Bonovitz steps down as Duane Morris chairman

The Legal Intelligencer

After 10 years at the helm of Duane Morris, Sheldon Bonovitz has stepped down as chairman and handed over the reins to vice chairman and litigation department head John Soroko. The switch was effective Thursday (3 January) and will start a new chapter in a firm that has tripled in size since Bonovitz, 70, took over as chairman at the beginning of 1998.

Duane Morris went from little more than 200 lawyers then to more than 650 now. Soroko, 56, said the firm was well-known in the mid-Atlantic area in 1998, but now has offices across the country and in London, Singapore and Vietnam. Revenues have increased in the last 10 years from $70m to $375m for 2007.

 

Malpractice suit filed against Weil Gotshal and two partners

Texas Lawyer

A Dallas businessman has sued Weil, Gotshal & Manges, alleging that the firm and two of its partners took advantage of him as a client by lessening his interest in a deal while he was undergoing treatment for cancer.

In David Radman et al v Richard Boyd et al, Radman - individually and as trustee of the DMR Trust - and CU Commercial Services allege that the firm and two of its Dallas partners, Michael Saslaw and Robert Feldman, conspired with Radman's then-business partner and others to reduce Radman's interest in a proposed acquisition of a Dallas-based credit union subsidiary.

In a petition filed on 12 December in the 160th District Court in Dallas, Radman also names as defendants his business partner, Richard Boyd; Dallas-based Texans Credit Union (TCU); TCU's president and chief executive, David Addison; Texans Commercial Capital; and Credit Union Liquidity Services.

 

Boston firm's year-end profits pay-out put on hold during dispute With ex-Partners

The National Law Journal

A Massachusetts Superior Court ordered US law firm Donovan Hatem not to make a 2007 profit pay-out to partners while a financial dispute between nine former partners and the Boston-based firm awaits arbitration.

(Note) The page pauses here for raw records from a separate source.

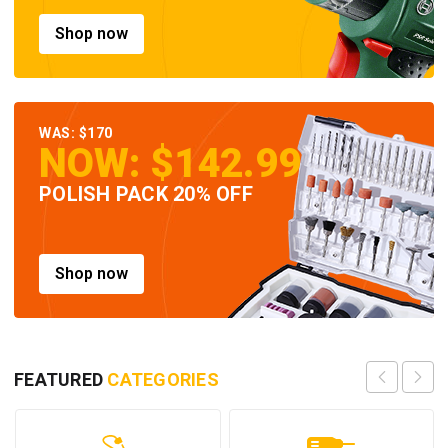
Shop now
WAS: $170
NOW: $142.99
POLISH PACK 20% OFF
Shop now
FEATURED
CATEGORIES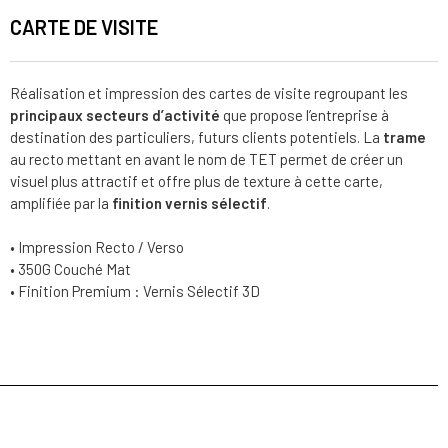
CARTE DE VISITE
Réalisation et impression des cartes de visite regroupant les
principaux secteurs d’activité
que propose l’entreprise à
destination des particuliers, futurs clients potentiels. La
trame
au recto mettant en avant le nom de TET permet de créer un
visuel plus attractif et offre plus de texture à cette carte,
amplifiée par la
finition vernis sélectif
.
• Impression Recto / Verso
• 350G Couché Mat
• Finition Premium : Vernis Sélectif 3D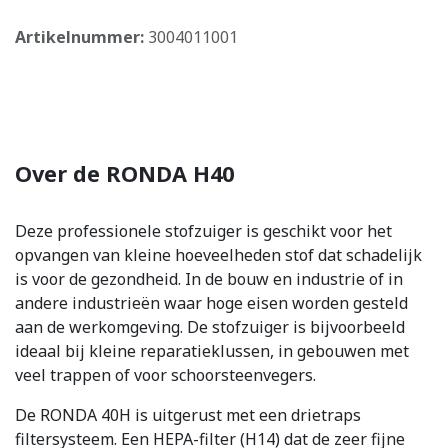
Artikelnummer:
3004011001
Over de RONDA H40
Deze professionele stofzuiger is geschikt voor het
opvangen van kleine hoeveelheden stof dat schadelijk
is voor de gezondheid. In de bouw en industrie of in
andere industrieën waar hoge eisen worden gesteld
aan de werkomgeving. De stofzuiger is bijvoorbeeld
ideaal bij kleine reparatieklussen, in gebouwen met
veel trappen of voor schoorsteenvegers.
De RONDA 40H is uitgerust met een drietraps
filtersysteem. Een HEPA-filter (H14) dat de zeer fijne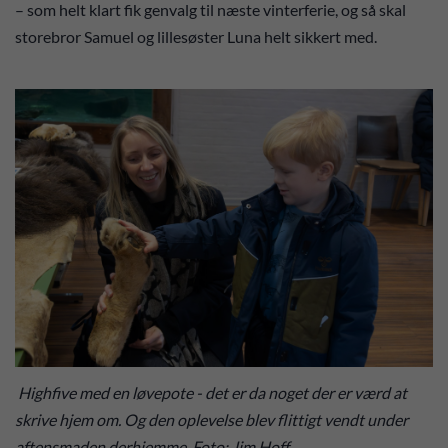
– som helt klart fik genvalg til næste vinterferie, og så skal
storebror Samuel og lillesøster Luna helt sikkert med.
Highfive med en løvepote - det er da noget der er værd at
skrive hjem om. Og den oplevelse blev flittigt vendt under
aftensmaden derhjemme. Foto: Jim Hoff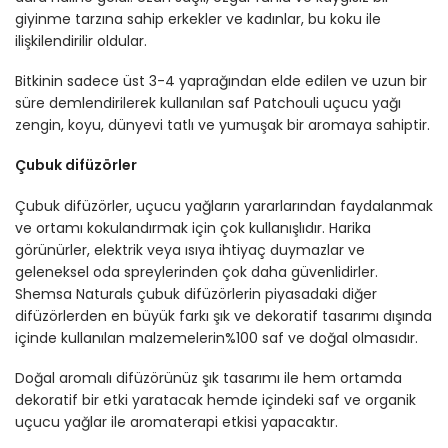
giyinme tarzına sahip erkekler ve kadınlar, bu koku ile
ilişkilendirilir oldular.
Bitkinin sadece üst 3-4 yaprağından elde edilen ve uzun bir
süre demlendirilerek kullanılan saf Patchouli uçucu yağı
zengin, koyu, dünyevi tatlı ve yumuşak bir aromaya sahiptir.
Çubuk difüzörler
Çubuk difüzörler, uçucu yağların yararlarından faydalanmak
ve ortamı kokulandırmak için çok kullanışlıdır. Harika
görünürler, elektrik veya ısıya ihtiyaç duymazlar ve
geleneksel oda spreylerinden çok daha güvenlidirler.
Shemsa Naturals çubuk difüzörlerin piyasadaki diğer
difüzörlerden en büyük farkı şık ve dekoratif tasarımı dışında
içinde kullanılan malzemelerin%100 saf ve doğal olmasıdır.
Doğal aromalı difüzörünüz şık tasarımı ile hem ortamda
dekoratif bir etki yaratacak hemde içindeki saf ve organik
uçucu yağlar ile aromaterapi etkisi yapacaktır.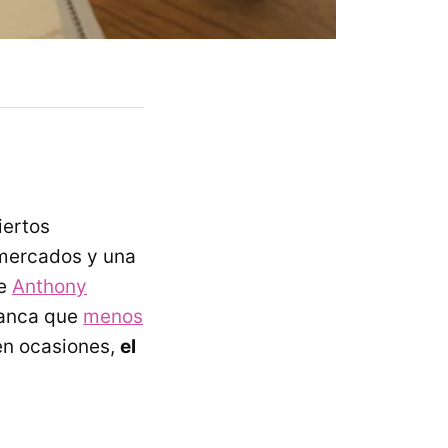
iertos
 mercados y una
de
Anthony
lanca que
menos
en ocasiones,
el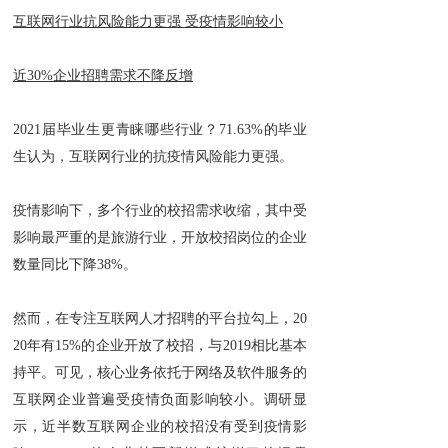
互联网行业抗风险能力更强 受疫情影响较小
近30%企业招聘需求不降反增
2021届毕业生更青睐哪些行业？71.63%的毕业
生认为，互联网行业的抗疫情风险能力更强。
疫情影响下，多个行业的校招需求收缩，其中受
影响最严重的是旅游行业，开放校招岗位的企业
数量同比下降38%。
然而，在专注互联网人才招聘的平台拉勾上，20
20年有15%的企业开放了校招，与2019相比基本
持平。可见，核心业务依托于网络及软件服务的
互联网企业普遍受疫情负面影响较小。调研显
示，近半数互联网企业的校招没有受到疫情影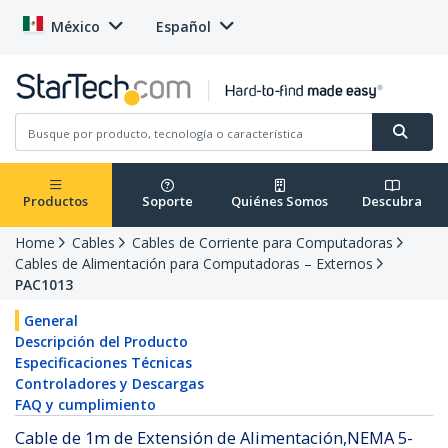
México
Español
Productos
Soporte
Quiénes Somos
Descubra
Home
Cables
Cables de Corriente para Computadoras
Cables de Alimentación para Computadoras – Externos
PAC1013
General
Descripción del Producto
Especificaciones Técnicas
Controladores y Descargas
FAQ y cumplimiento
Cable de 1m de Extensión de Alimentación,NEMA 5-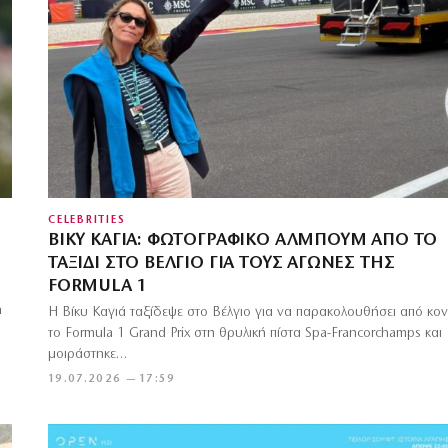
CELEBRITIES
ΒΊΚΥ ΚΑΓΙΆ: ΦΩΤΟΓΡΑΦΙΚΌ ΆΛΜΠΟΥΜ ΑΠΌ ΤΟ
ΤΑΞΊΔΙ ΣΤΟ ΒΈΛΓΙΟ ΓΙΑ ΤΟΥΣ ΑΓΏΝΕΣ ΤΗΣ
FORMULA 1
a
Η Βίκυ Καγιά ταξίδεψε στο Βέλγιο για να παρακολουθήσει από κο
το Formula 1 Grand Prix στη θρυλική πίστα Spa-Francorchamps και
μοιράστηκε…
19.07.2026 — 17:59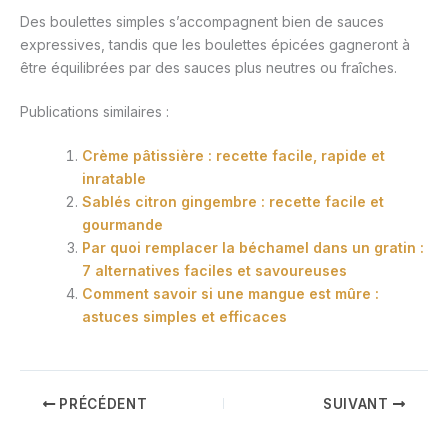
Des boulettes simples s’accompagnent bien de sauces
expressives, tandis que les boulettes épicées gagneront à
être équilibrées par des sauces plus neutres ou fraîches.
Publications similaires :
Crème pâtissière : recette facile, rapide et
inratable
Sablés citron gingembre : recette facile et
gourmande
Par quoi remplacer la béchamel dans un gratin :
7 alternatives faciles et savoureuses
Comment savoir si une mangue est mûre :
astuces simples et efficaces
PRÉCÉDENT
SUIVANT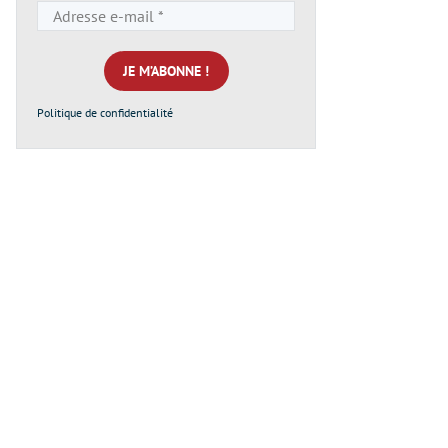
Adresse
e-
mail
*
Politique de confidentialité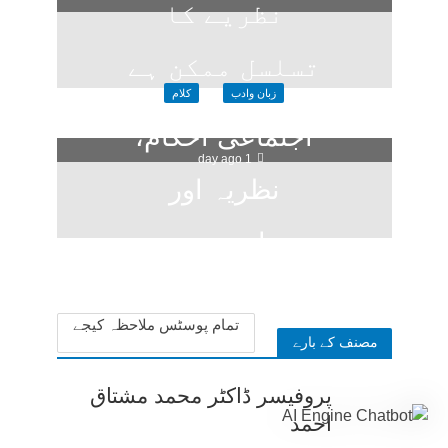
نظریے کا
تسلسل ممکن ہے
زبان وادب
کلام
؟
اجتماعی احکام،
1 day ago
نظریہ اور
سیاسی تعبیر
1 week ago
تمام پوسٹس ملاحظہ کیجے
مصنف کے بارے
پروفیسر ڈاکٹر محمد مشتاق
احمد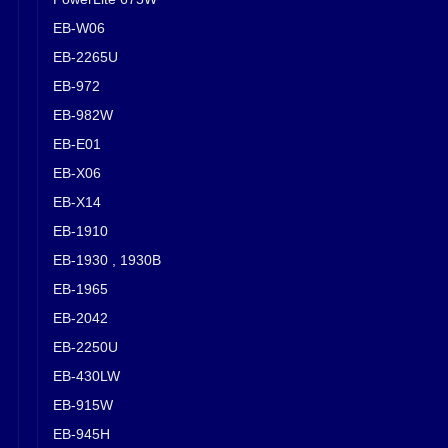
EB-W06
EB-2265U
EB-972
EB-982W
EB-E01
EB-X06
EB-X14
EB-1910
EB-1930 , 1930B
EB-1965
EB-2042
EB-2250U
EB-430LW
EB-915W
EB-945H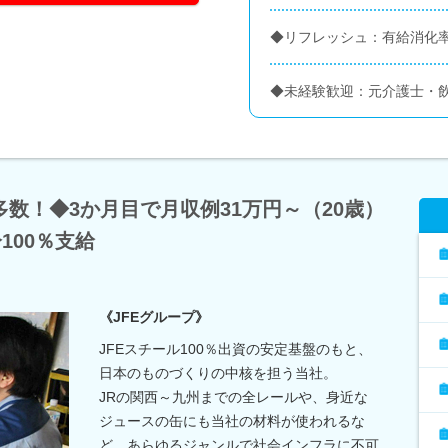
◆リフレッシュ：有給消化率
◆未経験歓迎：元介護士・
数！◆3か月目で月収例31万円～（20歳）
100％支給
《JFEグループ》
JFEスチール100％出資の安定基盤のもと、
日本のものづくりの中核を担う当社。
JRの関西～九州までの全レールや、身近な
ジュースの缶にも当社の材料が使われるな
ど、あらゆるジャンルで社会インフラに不可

The former partners brought claims of breach of contract, breach of fiduciary duty, fraud, economic waste, mismanagement and self-dealing against the firm's living name partner David Hatem and the firm. They seek $241,175 in unpaid compensation, a return of about $445,225 in capital contributions, a share of $7m in accounts receivables and current earnings, more than $1m in unpaid services performed during the firm's early months and $371,947 recorded as prepaid rent in 2006 books and withheld as income from partners.

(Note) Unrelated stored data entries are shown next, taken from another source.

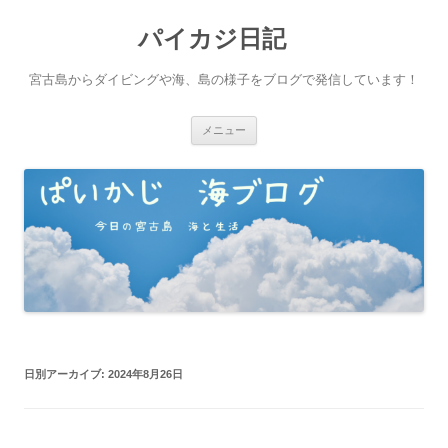
パイカジ日記
宮古島からダイビングや海、島の様子をブログで発信しています！
コ
メニュー
ン
テ
ン
ツ
へ
ス
キ
ッ
プ
日別アーカイブ:
2024年8月26日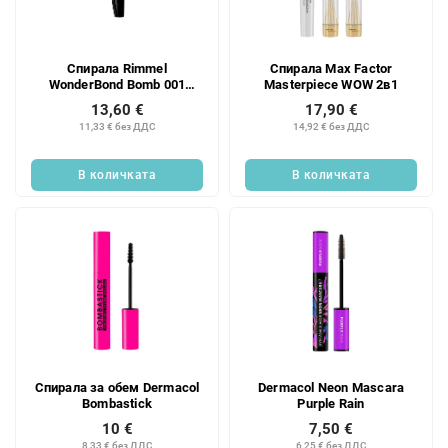
Спирала Rimmel
Спирала Max Factor
WonderBond Bomb 001
Masterpiece WOW 2в1
Black
13,60 €
17,90 €
11,33 € без ДДС
14,92 € без ДДС
В количката
В количката
Спирала за обем Dermacol
Dermacol Neon Mascara
Bombastick
Purple Rain
10 €
7,50 €
8,33 € без ДДС
6,25 € без ДДС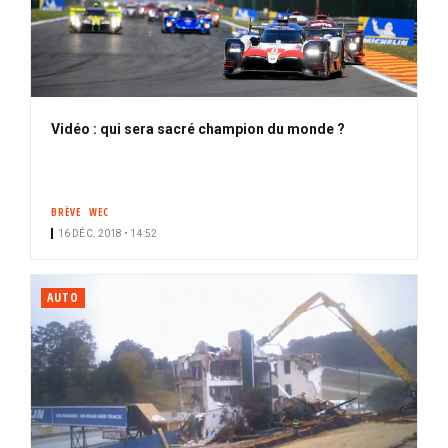
Vidéo : qui sera sacré champion du monde ?
BRÈVE
WEC
16 DÉC. 2018 • 14:52
AUTO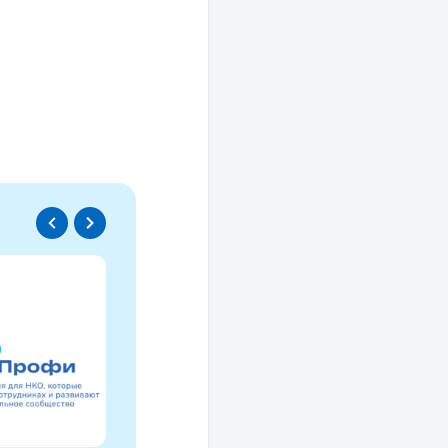
Спецпроект
Проводники социаль
изменений
Это ресурс, созданный для осмысле
НКО за 30 лет и размышлений об об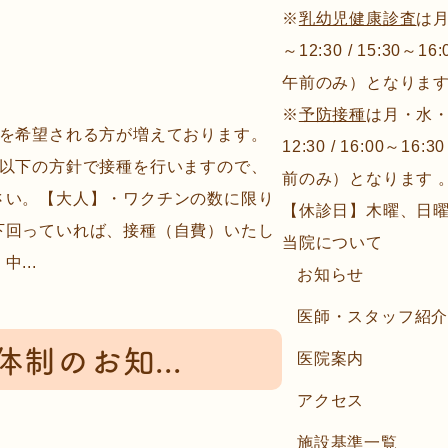
※
乳幼児健康診査
は月
～12:30 / 15:30
午前のみ）となります
※
予防接種
は月・水・金
種を希望される方が増えております。
12:30 / 16:00～
は以下の方針で接種を行いますので、
前のみ）となります 
さい。【大人】・ワクチンの数に限り
【休診日】木曜、日
下回っていれば、接種（自費）いたし
当院について
...
お知らせ
医師・スタッフ紹
制のお知...
医院案内
アクセス
施設基準一覧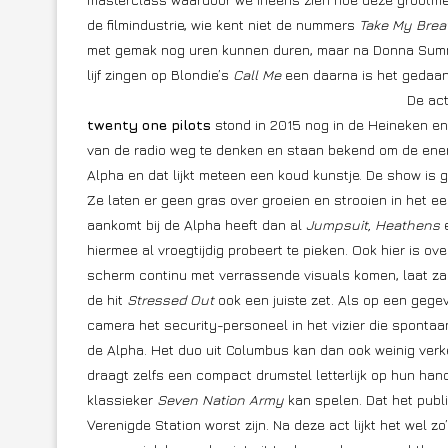
de filmindustrie, wie kent niet de nummers
Take My Bre
met gemak nog uren kunnen duren, maar na Donna Su
lijf zingen op Blondie’s
Call Me
een daarna is het gedaa
De act
twenty one pilots
stond in 2015 nog in de Heineken en 
van de radio weg te denken en staan bekend om de ene
Alpha en dat lijkt meteen een koud kunstje. De show is 
Ze laten er geen gras over groeien en strooien in het eer
aankomt bij de Alpha heeft dan al
Jumpsuit, Heathens
hiermee al vroegtijdig probeert te pieken. Ook hier is ov
scherm continu met verrassende visuals komen, laat zan
de hit
Stressed Out
ook een juiste zet. Als op een gege
camera het security-personeel in het vizier die sponta
de Alpha. Het duo uit Columbus kan dan ook weinig ver
draagt zelfs een compact drumstel letterlijk op hun ha
klassieker
Seven Nation Army
kan spelen. Dat het publi
Verenigde Station worst zijn. Na deze act lijkt het wel 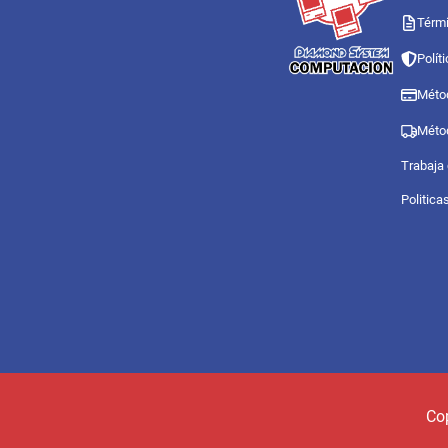
Térmi
Polít
Méto
Méto
Trabaja
Politica
Co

The former partners left Donovan Hatem in July to form LeClair Ryan's Boston office.

 

Law firm fight escalates to criminal charges against former partner

The National Law Journal

A law firm dispute over the division of profits has spawned an 11-count indictment against Boston attorney Philip Giordano for alleged larceny and making false entries into corporate books.

A Suffolk County district attorney statement said there's evidence suggesting that Giordano allegedly stole at least $150,000 from his former firm Giordano Champa & Powers between January 2002 and September 2004.

Also, it is alleged that Giordano paid himself thousands of dollars worth of compensation checks and used a debit card linked to the firm's account to withdraw money and pay personal expenses.

 

11th Circuit wrestles with sentencing

Fulton County Daily Report

To many, the justices from the US Supreme Court last month sent a simple message to appeals courts around the country: when reviewing the sentencing decisions of trial judges, back off. But last week a judge on the 11th US Circuit Court of Appeals signaled that he's not rolling over.

Judge Joel Dubina's response to the high court came in a case in which federal prosecutors in Florida had challenged as too lenient a seven-year sentence for a distributor of child pornography. The sentence was more than five years under the sentencing range outlined in the federal sentencing guidelines but over Dubina's dissent, two other judges affirmed the seven-year term.